5

I have to work through a large file (several MB) and remove comments from it that are marked by a time. An example :

blablabla  12:10:40 I want to remove this
blablabla some more
even more bla

After filtering, I would like it to look like this :

blablabla
blablabla some more
even more bla

The nicest way to do it should be easing a Regex :

Dataout = Regex.Replace(Datain, "[012][0123456789]:[012345][0123456789]:[012345][0123456789].*", string.Empty, RegexOptions.Compiled);

Now this works perfectly for my purposes, but it's a bit slow.. I'm assuming this is because the first two characters [012] and [0123456789] match with a lot of the data (it's an ASCII file containing hexadecimal data, so like "0045ab0123" etc..). So Regex is having a match on the first two characters way too often.

When I change the Regex to

Dataout = Regex.Replace(Datain, ":[012345][0123456789]:[012345][0123456789].*", string.Empty, RegexOptions.Compiled);

It get's an enormous speedup, probably because there's not many ':' in the file at all. Good! But I still need to check the two characters before the first ':' being numbers and then delete the rest of the line.

So my question boils down to :

  • how can I make Regex first search for least frequent occurences of ':' and only after having found a match, checking the two characters before that?

Or maybe there's even a better way?

wvl_kszen
  • 183
  • 1
  • 10
  • 1
    Is there always spaces before a date? – Casimir et Hippolyte Apr 28 '14 at 19:52
  • Would lookbehind work here? I'm not sure if lookbehind gets evaluated after a potential match is found, or before it checks for a match. – codebreaker Apr 28 '14 at 19:53
  • No, unfortunately there's not always a space infront, so it could look like : "0A0B1216:43:11 blabla". I agree if there would be a space, searching would be easier.. – wvl_kszen Apr 28 '14 at 20:25
  • You really should read this http://stackoverflow.com/questions/513412/how-does-regexoptions-compiled-work to better understand where `RegexOptions.Compiled` helps your speed, and where it hurts it, so you're properly taking advantage of it. – hatchet - done with SOverflow Apr 28 '14 at 21:38
  • You can use `:(?<=[0-2][0-9]:)[0-5][0-9]:[0-5][0-9].*` to perform a global search, and after, with a reverse loop in the matchCollection, remove substrings using the match.index and the match length.

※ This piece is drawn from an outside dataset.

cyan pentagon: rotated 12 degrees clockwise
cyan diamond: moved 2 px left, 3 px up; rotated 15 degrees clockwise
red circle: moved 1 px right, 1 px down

AdrianHHH has written an answer with this kind of way. – Casimir et Hippolyte Apr 28 '14 at 23:33

3 Answers3

2

You could use both of the regular expressions in the question. First a match with the leading colon expression to quickly find or exclude possible lines. If that succeeds then use the full replace expression.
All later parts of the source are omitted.